'Before I Go to Sleep'
Proving yet again that no idea is too good to avoid being done to death, ‘Before I Go to Sleep’ takes the amnesiac thriller concept of ‘Memento’ and demonstrates how easy it is to screw up. This is a thriller without thrills, serving up tiresome insights and plot twists invisible only to audiences who aren’t paying attention. Fortunately for the filmmakers, their movie is also dull enough to lull most viewers into sleep, which will prevent them from predicting what’s coming thirty minutes before the actors do.
Nicole Kidman stars as a woman stricken with a very special brand of amnesia that allows her to retain memories only during her waking hours. Every morning she emerges from bed thinking that she’s in her mid-20s, only to have her loving husband (Colin Firth) explain that she’s actually middle-aged and permanently brain damaged from an event in her past. So, every day is a series of revelations that will have to be repeated the next day. In other words, this is ’50 First Dates’ without the meet-cute romance or the comedy.
However, now there’s a twist. A mysterious doctor (Mark Strong) takes an interest in Kidman’s unique condition and thinks that her life might not be what it seems. Every day, they discover something new that Kidman records herself explaining on a video camera that she will find as soon as her husband leaves home each morning. Trickiness and betrayal are abound in Kidman’s actual backstory, just don’t think too hard about what those twists could be since there aren’t many possibilities and you might figure everything out before walking into the theater.
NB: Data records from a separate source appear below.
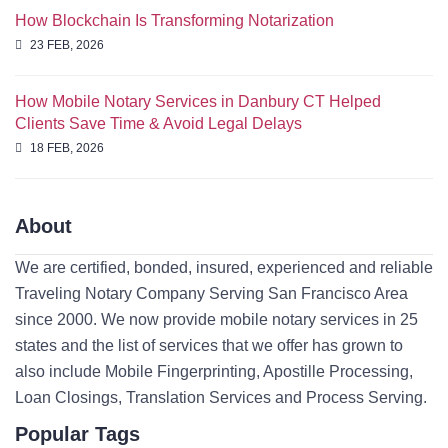
How Blockchain Is Transforming Notarization
23 FEB, 2026
How Mobile Notary Services in Danbury CT Helped
Clients Save Time & Avoid Legal Delays
18 FEB, 2026
About
We are certified, bonded, insured, experienced and reliable
Traveling Notary Company Serving San Francisco Area
since 2000. We now provide mobile notary services in 25
states and the list of services that we offer has grown to
also include Mobile Fingerprinting, Apostille Processing,
Loan Closings, Translation Services and Process Serving.
Popular Tags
That’s the trouble with ‘Before I Go to Sleep’. The basic setup might sound slightly outside the norm, but for anyone with more than a passing familiarity with this genre, the story is very obviously one that you’ve seen before. Granted, there’s a decent memory-loss gimmick in play here that makes at least the opening act play out with light to moderate unpredictability. Likewise, the cast is far better than the tiresome material deserves, so the likes of Kidman, Firth and Strong elevate a few scenes to a level approaching believability early on.
For a while, you might even find yourself enjoying the movie and even getting anxious about how it will turn out. Then at a certain point, you’ll notice that only a handful of characters could even potentially be involved in the mystery, and it’s preeeeeetty obvious what happened. A mystery movie without much mystery is a bit of a problem.
Sadly, there’s very little else to even say about this forgettable little movie. Director Rowan Joffe (son of Roland Joffe) is proficient enough as a visual stylist to deliver something that looks accomplished. His flick even unfolds with fairly effective narrative rhythms and structure. ‘Before I Go to Sleep’ is competently made and features talented actors who look good and lend credibility to lines that don’t deserve it. Yet, with a story this dumb and obvious that steals so liberally from previous thrillers without adding anything compelling of its own, none of that really matters. This might be a professional product, but it’s still a bad one. Don’t bother.